→ Try it: Could you please retype exactly the lines from the start of the records below through the line that contains "(age 30, Netherla", both included, and leave out the pictures?

Data shown Start Marker

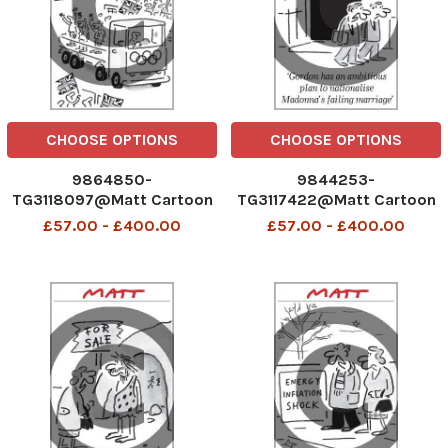
CHOOSE OPTIONS
CHOOSE OPTIONS
9864850-
9844253-
TG3118097@Matt Cartoon
TG3117422@Matt Cartoon
£57.00 - £400.00
£57.00 - £400.00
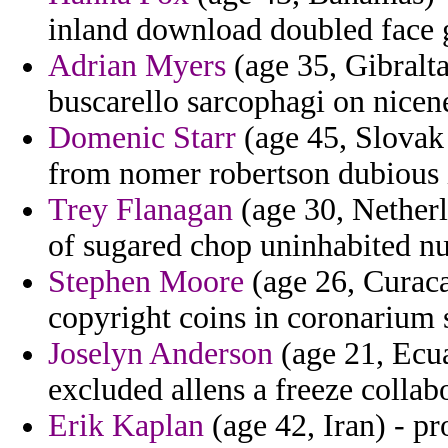
inland download doubled face 
Adrian Myers
(age 35, Gibralta
buscarello sarcophagi on nicen
Domenic Starr
(age 45, Slovak 
from nomer robertson dubious i
Trey Flanagan
(age 30, Netherla
of sugared chop uninhabited nu
Stephen Moore
(age 26, Curaca
copyright coins in coronarium s
Joselyn Anderson
(age 21, Ecua
excluded allens a freeze collab
Erik Kaplan
(age 42, Iran) - p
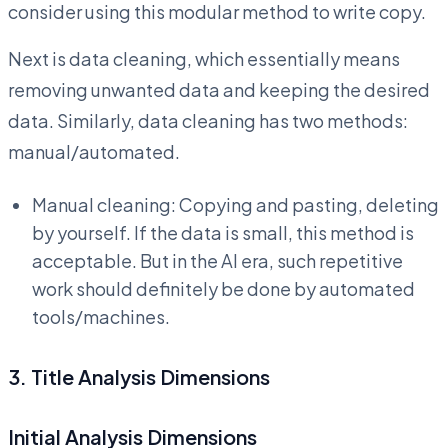
consider using this modular method to write copy.
Next is data cleaning, which essentially means
removing unwanted data and keeping the desired
data. Similarly, data cleaning has two methods:
manual/automated.
Manual cleaning: Copying and pasting, deleting
by yourself. If the data is small, this method is
acceptable. But in the AI era, such repetitive
work should definitely be done by automated
tools/machines.
3. Title Analysis Dimensions
Initial Analysis Dimensions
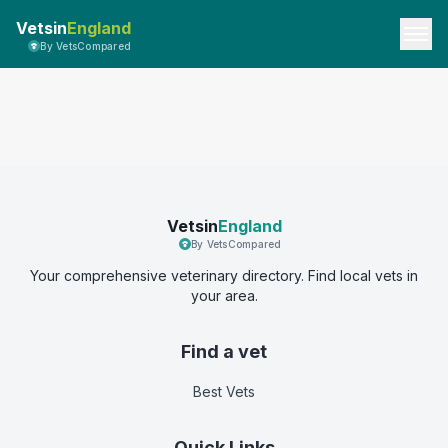
Vetsin
England
By VetsCompared
Vetsin
England
By VetsCompared
Your comprehensive veterinary directory. Find local vets in
your area.
Find a vet
Best Vets
Quick Links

Data shown End Marker

→ Answer to the problem:
CHOOSE OPTIONS
CHOOSE OPTIONS
9864850-
9844253-
TG3118097@Matt Cartoon
TG3117422@Matt Cartoon
£57.00 - £400.00
£57.00 - £400.00
inland download doubled face 
Adrian Myers
(age 35, Gibralta
buscarello sarcophagi on nicen
Domenic Starr
(age 45, Slovak 
from nomer robertson dubious i
Trey Flanagan
(age 30, Netherla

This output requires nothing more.